Let's create the task definition for verify_if_idents_are_added in JSON. This task will be a SIMPLE task that is supposed to be executed by an Idents microservice. We'll be mocking the Idents microservice part.

Note that at this point, we don't have to specify whether it is a System task or a Worker task. We are only specifying the required configurations for the task, like the number of times it should be retried, timeouts, etc. We shall start by using the name parameter for the task name.

{
"name": "verify_if_idents_are_added"
}

We'd like this task to be retried 3 times on failure.

{
"name": "verify_if_idents_are_added",
"retryCount": 3,
"retryLogic": "FIXED",
"retryDelaySeconds": 10
}

And to timeout after 300 seconds.
i.e., suppose the task doesn't finish execution within this time limit after transitioning to the IN_PROGRESS state. In that case, the Conductor server cancels this task and schedules a new execution of this task in the queue.

{
"name": "verify_if_idents_are_added",
"retryCount": 3,
"retryLogic": "FIXED",
"retryDelaySeconds": 10,
"timeoutSeconds": 300,
"timeoutPolicy": "TIME_OUT_WF"
}

And a responseTimeout of 180 seconds.

{
"name": "verify_if_idents_are_added",
"retryCount": 3,
"retryLogic": "FIXED",
"retryDelaySeconds": 10,
"timeoutSeconds": 300,
"timeoutPolicy": "TIME_OUT_WF",
"responseTimeoutSeconds": 180
}

We can define several other fields here, but this is a good place to start with.
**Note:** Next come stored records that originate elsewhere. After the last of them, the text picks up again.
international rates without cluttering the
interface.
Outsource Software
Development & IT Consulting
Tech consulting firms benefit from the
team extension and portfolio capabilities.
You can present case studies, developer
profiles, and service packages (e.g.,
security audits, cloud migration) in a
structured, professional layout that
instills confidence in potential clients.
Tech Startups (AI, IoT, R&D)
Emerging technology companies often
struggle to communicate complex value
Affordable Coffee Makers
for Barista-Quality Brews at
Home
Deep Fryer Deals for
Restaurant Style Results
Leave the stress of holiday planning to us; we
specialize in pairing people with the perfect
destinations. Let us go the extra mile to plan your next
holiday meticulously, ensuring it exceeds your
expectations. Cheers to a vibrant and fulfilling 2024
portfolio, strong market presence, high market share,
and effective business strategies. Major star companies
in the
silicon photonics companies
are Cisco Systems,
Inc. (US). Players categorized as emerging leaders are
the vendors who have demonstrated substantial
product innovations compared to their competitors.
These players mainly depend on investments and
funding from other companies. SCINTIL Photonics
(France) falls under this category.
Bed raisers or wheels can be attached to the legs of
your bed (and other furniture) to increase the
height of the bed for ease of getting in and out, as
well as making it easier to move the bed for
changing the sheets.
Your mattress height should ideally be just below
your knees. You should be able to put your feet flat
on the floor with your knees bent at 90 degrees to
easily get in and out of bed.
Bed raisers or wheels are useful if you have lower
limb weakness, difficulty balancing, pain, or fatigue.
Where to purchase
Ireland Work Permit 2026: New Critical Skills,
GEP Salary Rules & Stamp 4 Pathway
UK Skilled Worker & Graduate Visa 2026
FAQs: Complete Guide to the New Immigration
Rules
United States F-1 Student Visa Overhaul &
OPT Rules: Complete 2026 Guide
Similarly, create another task definition: add_idents.

{
"name": "add_idents",
"retryCount": 3,
"retryLogic": "FIXED",
"retryDelaySeconds": 10,
"timeoutSeconds": 300,
"timeoutPolicy": "TIME_OUT_WF",
"responseTimeoutSeconds": 180
}

Send a POST request to /metadata/taskdefs endpoint to register these tasks. You can use Swagger, Postman, CURL or similar tools.

!!!info "Why is the Switch Task not registered?" System Tasks that are part of the control flow do not need to be registered. However, some system tasks where retries, rate limiting and other mechanisms are required, like HTTP tasks, are to be registered though.

!!! Important Task and Workflow Definition names are unique. The names we use below might have already been registered. For this lab, add a prefix with your username, {my_username}_verify_if_idents_are_added, for example. This is definitely not recommended for Production usage, though.

Example

curl -X POST \
http://localhost:8080/api/metadata/taskdefs \
-H 'Content-Type: application/json' \
-d '[
{
"name": "verify_if_idents_are_added",
"retryCount": 3,
"retryLogic": "FIXED",
"retryDelaySeconds": 10,
"timeoutSeconds": 300,
"timeoutPolicy": "TIME_OUT_WF",
"responseTimeoutSeconds": 180,
"ownerEmail": "type your email here"
},
{
"name": "add_idents",
"retryCount": 3,
"retryLogic": "FIXED",
"retryDelaySeconds": 10,
"timeoutSeconds": 300,
"timeoutPolicy": "TIME_OUT_WF",
"responseTimeoutSeconds": 180,
"ownerEmail": "type your email here"
}
]'

Creating Workflow Definition

Creating Workflow definition is almost similar. We shall use the Task definitions created above. Note that the same task definitions can be used in multiple workflows or multiple times in the same Workflow (that's where taskReferenceName is useful).

A workflow without any tasks looks like this:

{
"name": "add_netflix_identation",
"description": "Adds Netflix Identation to video files.",
"version": 1,
"schemaVersion": 2,
"tasks": []
}

Add the first task that this workflow has to execute. All the tasks must be added to the tasks array.

{
"name": "add_netflix_identation",
"description": "Adds Netflix Identation to video files.",
"version": 1,
"schemaVersion": 2,
"tasks": [
{
"name": "verify_if_idents_are_added",
"taskReferenceName": "ident_verification",
"inputParameters": {
"contentId": "${workflow.input.contentId}"
},
"type": "SIMPLE"
}
]
}

Wiring Input/Outputs

Notice how we were using ${workflow.input.contentId} to pass inputs to this task. Conductor can wire inputs between workflow and tasks and between tasks.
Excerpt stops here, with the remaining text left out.